Skopelos Hike to Limnonari Beach

Big day of hiking, 23000 steps! We took walk no 3 from “Skopelos Walks” book. Eleni found and led this hike. Her GPS in their new google phones was very helpful because the walk description is a little confusing without the accompanying map. We started at the Asclepion archeological exhibit near the house, walked up through the village and then across the island along roads, through the recycling dump, along main road, through olive groves and through bramble trees up the mountain. There were some areas that were fairly steep and quite brambly. We did cross by a goat station. At the top of the ridge we could see the see to the other side of the island.

Our reward after 1.5 to 2 hrs was arriving at Agnondas Beach.Later in the week I talked to the woman who maintains the trails and the walking guide on the island – a British woman named Heather Parsons. She laughed when I told her the route we took through the dump – from a 2000 version of her book. She knew the path wasn’t maintained anymore. I bought the newest version of the book for next time!

 

A waiter walked out into the street to make sure we sat at his taverna. (Agnondas Mouri). A delightful setting with tables set on the beach under a huge plane tree. We only ordered drinks but the menu looked interesting. This beach is more of a little port rather than a swimming beach so after our drinks we set off to walk to the next beach, Limnonari.

 

Another peaceful stroll up and down a paved road along side of the mountains. And then this breathtaking view of the beach. A mix of sand and pebbles, just two little tavernas and beach chairs. We spent the whole afternoon on this beach, sunning, swimming in the very cold water, and a drink break at the taverna.

Around 5.30 we started the hike back to Agnondas to catch the local bus back to Skopelos Town. Impressed with the brand new bus. Much nicer than the one we took from Athens to Volos.

By now we had more than 20,000 steps on our phones. And I was very hungry. Platanos Taverna had a Souvlaki portion for takeaway… 4 chicken skewers no bread w tsaziki sauce. Perfect to hold me over till dinner.

Monday night we had planned our fancy dinner out courtesy of Nouna. The ladies all sported new outfits and jewelry. We hiked up the village looking for Perivolis but it is closed until June 1. We ended up in a fancy neighborhood with attractive newer big homes. Rodi was our second choice and it turned out to be a great meal.

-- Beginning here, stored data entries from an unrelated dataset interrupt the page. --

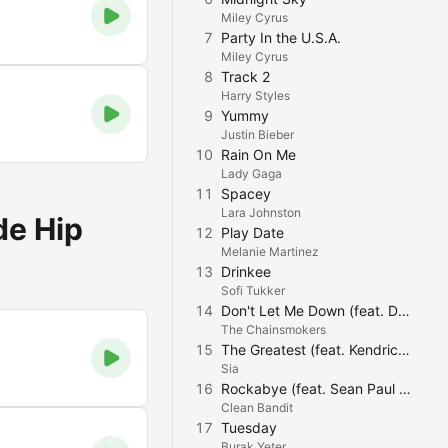
Miley Cyrus
7
Party In the U.S.A.
Miley Cyrus
8
Track 2
Harry Styles
9
Yummy
Justin Bieber
10
Rain On Me
Lady Gaga
11
Spacey
Lara Johnston
de Hip
12
Play Date
Melanie Martinez
13
Drinkee
Sofi Tukker
14
Don't Let Me Down (feat. Daya)
The Chainsmokers
15
The Greatest (feat. Kendrick Lamar)
Sia
16
Rockabye (feat. Sean Paul & Anne-Marie)
Clean Bandit
17
Tuesday
Burak Yeter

We were able to sit in the courtyard with a view of the rising moon. Eleni and Taylor took the lead in choosing our menu and it was all amazing.

House white wines in bottles with the mezedes (from Naoussa)
Mushroom sautéed in a balsamic sauce with cheese
Fennel balls w a dill sauce
Baked eggplant with cheese

Ordered two salads, both excellent: Oraia Eleni (Helen of Troy) and the Panoreia with a mustard dressing

Mains with house red wine also served in bottles
Pasta with chicken and roasted veggies
Oven roasted lamb w potatoes. .very tender
Pork dish…

Ordered one of each dessert available. An orange cake with ouzo flavored ice cream and a chocolate decadent pudding. Omg.

We toasted Nouna and Nouna for our special evening. The last thing Eleni and Taylor wanted to do was stop in at a little boutique bar called The Hidden Door just down the street. A cute little place with a variety of gin and tonic choices. The owner was playing an eclectic mix of Greek and Latin music, very funky.

All in all, a perfect day.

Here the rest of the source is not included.